On the television screen, John Wayne was putting someone in his place. I tried to picture him pushing through the swinging doors of a saloon, bellying up to the bar, telling the barkeep to bring him a Coke and a chloral hydrate.

I nursed my Coke, bided my time. When my glass was almost empty I crooked a finger for Tom. He came over and reached for my glass but I covered it with my palm. He looked at me, expressionless as ever, and I asked if Mickey Ballou had been in.

"There's people in and out," he said. "I wouldn't know their names."

There was a north-of-Ireland edge to his speech. I hadn't noticed it earlier. "You'd know him," I said. "He's the owner, isn't he?"

"It's called Grogan's. Wouldn't it be Grogan that owns it?"

"He's a big man," I said. "Sometimes he wears a butcher's apron."

"I'm off at six. Perhaps he comes here nights."

"Perhaps he does. I'd like to leave word for him."

"Oh?"

"I want to talk to him. Tell him, will you?"

"I don't know him. And I don't know yourself, so what would I tell him?"

"My name is Scudder, Matt Scudder. I want to talk to him about Eddie Dunphy."

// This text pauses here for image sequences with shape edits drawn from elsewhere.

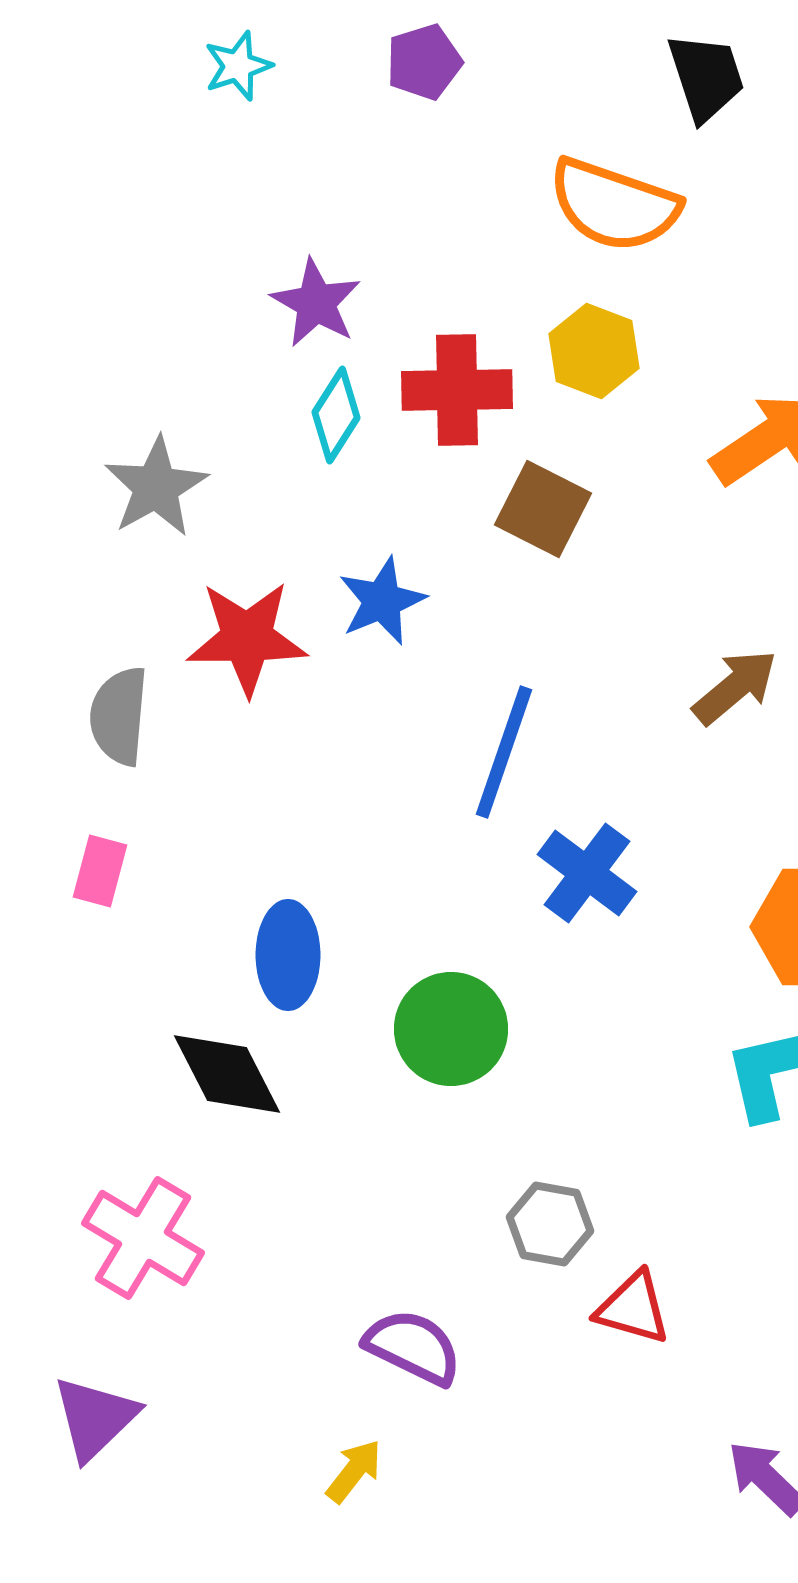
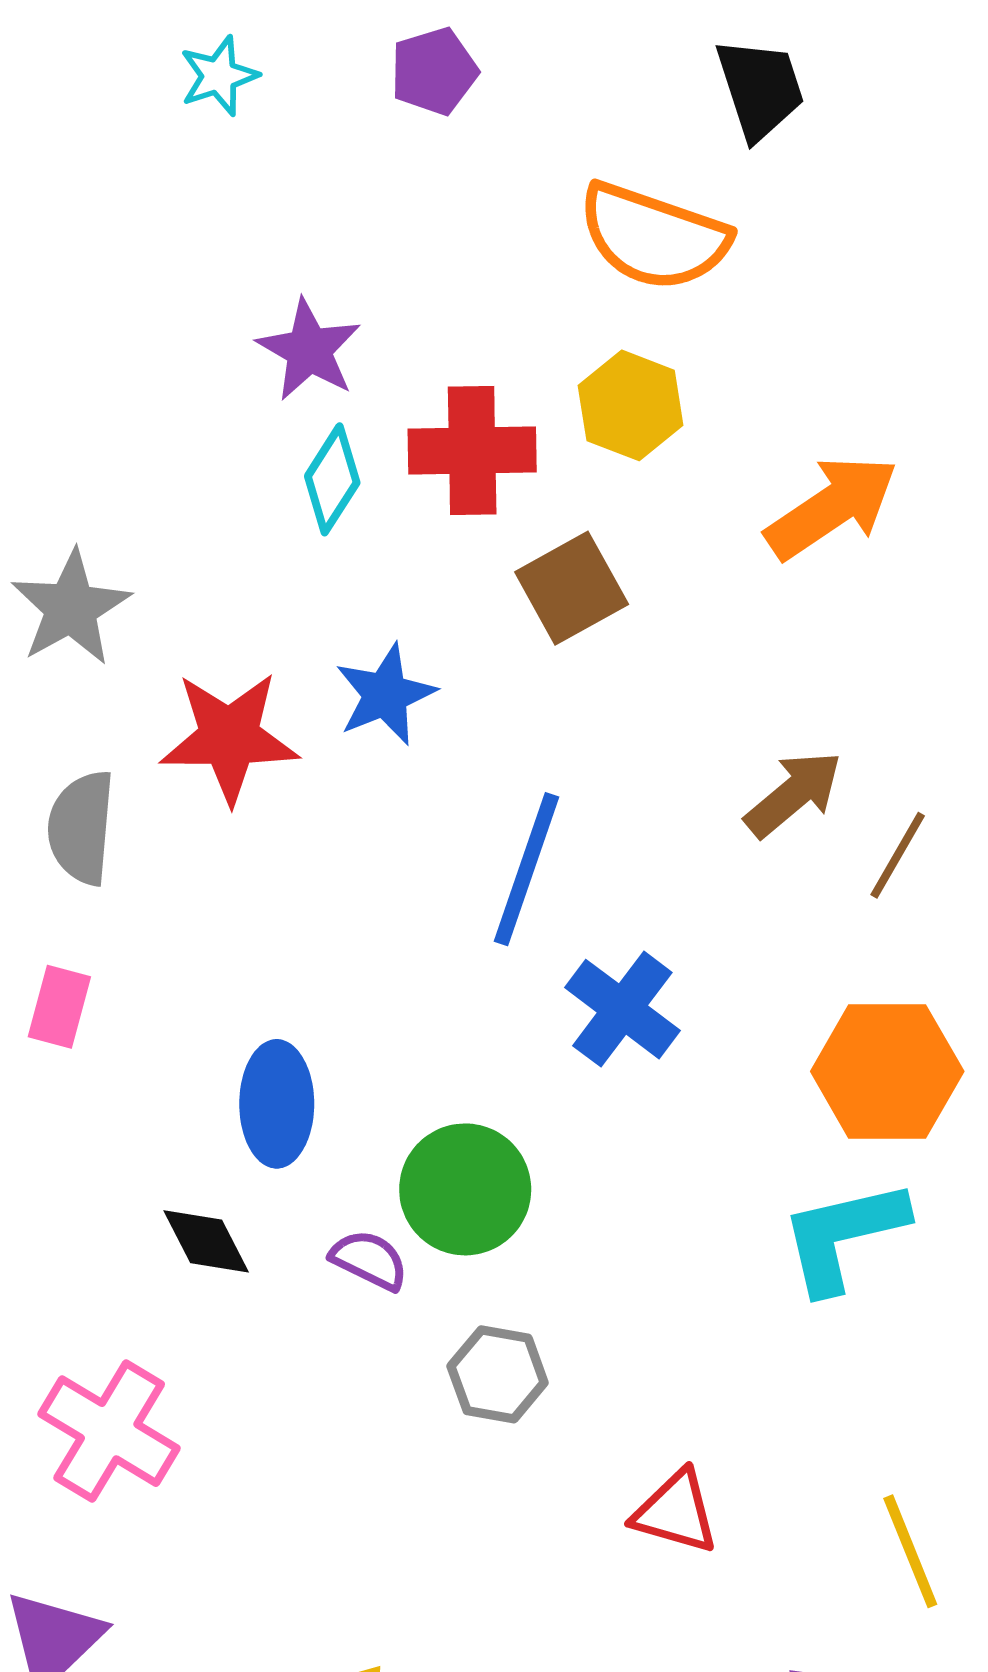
gray star: (156, 487) -> (71, 608), moved
brown square: (543, 509) -> (572, 588), turned 34
black diamond: (227, 1074) -> (206, 1241), size x0.7
gray hexagon: (550, 1224) -> (498, 1374), moved
purple semicircle: (413, 1347) -> (369, 1260), moved, size x0.7

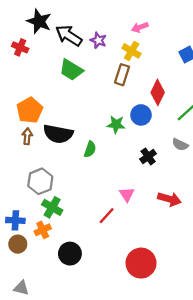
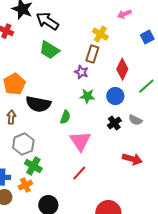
pink arrow: (140, 27) -> (124, 14), moved
purple star: (98, 40) -> (81, 72), moved
blue circle: (141, 115) -> (115, 96), moved
brown arrow: (27, 136) -> (11, 117), moved
gray semicircle: (180, 145) -> (135, 120), moved
pink triangle: (127, 194) -> (80, 141), moved, size x1.6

"I may not remember," he said, his eyes flat, his voice toneless. "I'm not good with names."

I left, walked around, dropped in again around six-thirty. The crowd was larger, with half a dozen after-work drinkers ranged along the bar. Tom was gone, his place taken by a tall fellow with a lot of curly dark brown hair. He wore an open cowhide vest over a red-and-black flannel shirt.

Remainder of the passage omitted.